There are signs that the region is slowly recovering. Power has returned to downtown Marianna, allowing a few stores to reopen, including a gas station and a Winn-Dixie supermarket.
“It does a lot of good for people to look out and see the glow of those lights at night,” said Louis Roberts III, the county sheriff. On Saturday, Gov. Rick Scott toured one of the PODs at a church in Marianna, and repeated his pledge to provide local leaders with anything they needed. He said he was pleased with the relief effort overall, but he lamented that the loss of communications during the height of the storm hampered initial recovery work.
“We have been through bad storms — Hermione, Matthew, Irma and now Mike — and the difference with this one is that we lost landlines, we lost internet, we lost mobile,” Scott said. “We were out of touch with places, and that has never happened before. We have to do a better job pre-positioning assets.”
The recovery is also progressing at a crawl in the hardest-hit places nearer the coast. In Bay County, which includes Panama City and Mexico Beach, vehicle traffic regularly comes to a standstill, utility trucks block roads, and spray-painted pieces of plywood stand in for missing street signs.
But the crowds have dwindled somewhat at places in the county offering free food and water, and lines for gasoline are easing every day. Cellular phone service — still at just 66 percent of normal on Sunday — has been improving. A high school football game was played on Saturday, and public schools were expected to reopen no later than the week of Nov. 12.
On Friday night in Panama City Beach, a band played at a cafe known as Dat Cajun Place while servers brought out heaping platters of shrimp Creole and bread pudding.
There were a few reminders, though, that life had not fully returned to normal: Utility workers filled a few tables, bottled water was served because of contamination fears, and last call was at 8:30 p.m. on account of the local curfew.
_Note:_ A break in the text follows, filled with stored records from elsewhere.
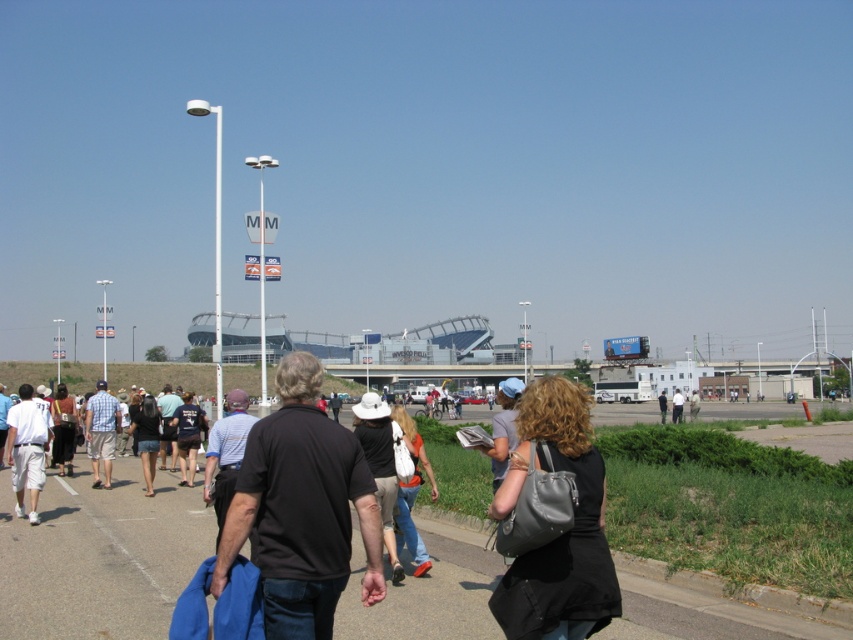 You are standing at the edge of the pathway and see the smooth asphalt tarmac at center and the black cotton shirt at center. Which object is positioned to the right?

The smooth asphalt tarmac at center is to the right of the black cotton shirt at center, so the smooth asphalt tarmac at center is positioned to the right.

You are standing on the smooth asphalt tarmac at center and looking down at the denim jeans at center. Which object is higher in elevation?

The smooth asphalt tarmac at center is higher in elevation than the denim jeans at center.

You are standing at the starting point and see the smooth asphalt tarmac at center and the black cotton shirt at center. Which object is farther from you?

The smooth asphalt tarmac at center is 10.14 meters away from the black cotton shirt at center, so the smooth asphalt tarmac at center is farther away from you than the black cotton shirt at center. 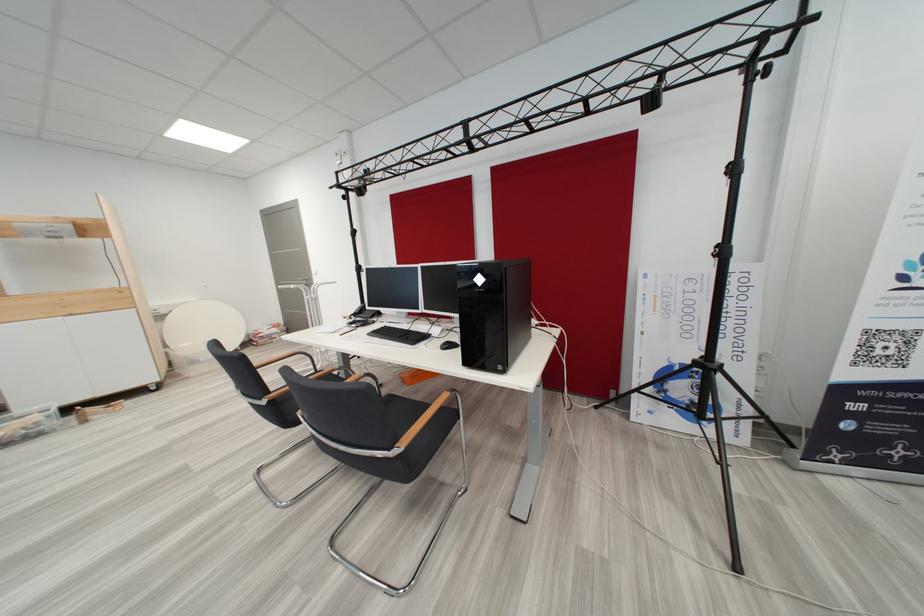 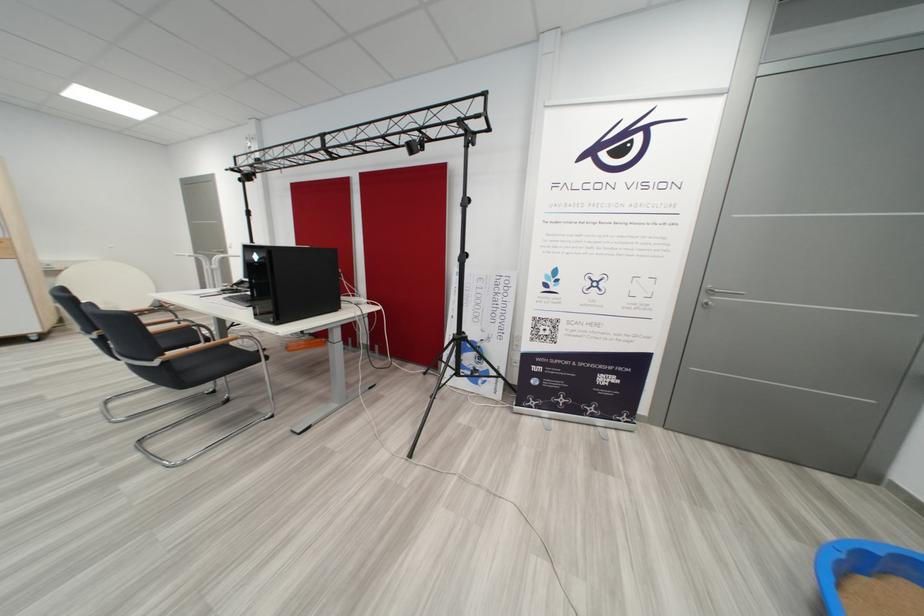 Which direction would the cameraman need to move to produce the second image?

The cameraman moved toward right, backward.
Andreasen thinks he can relax Jackson County’s 7:30 p.m. curfew next week. But even as he tries to kick-start normalcy in the county, he is beginning to grapple with the years of recovery that loom ahead, and the toll it has taken on his own family, which has relocated over the state line to Enterprise, Alabama.
“I was talking to this girl the other day who told me how she had lost everything,” he said — his voice suddenly choking with emotion.
“Then I realized I’d lost everything, too.”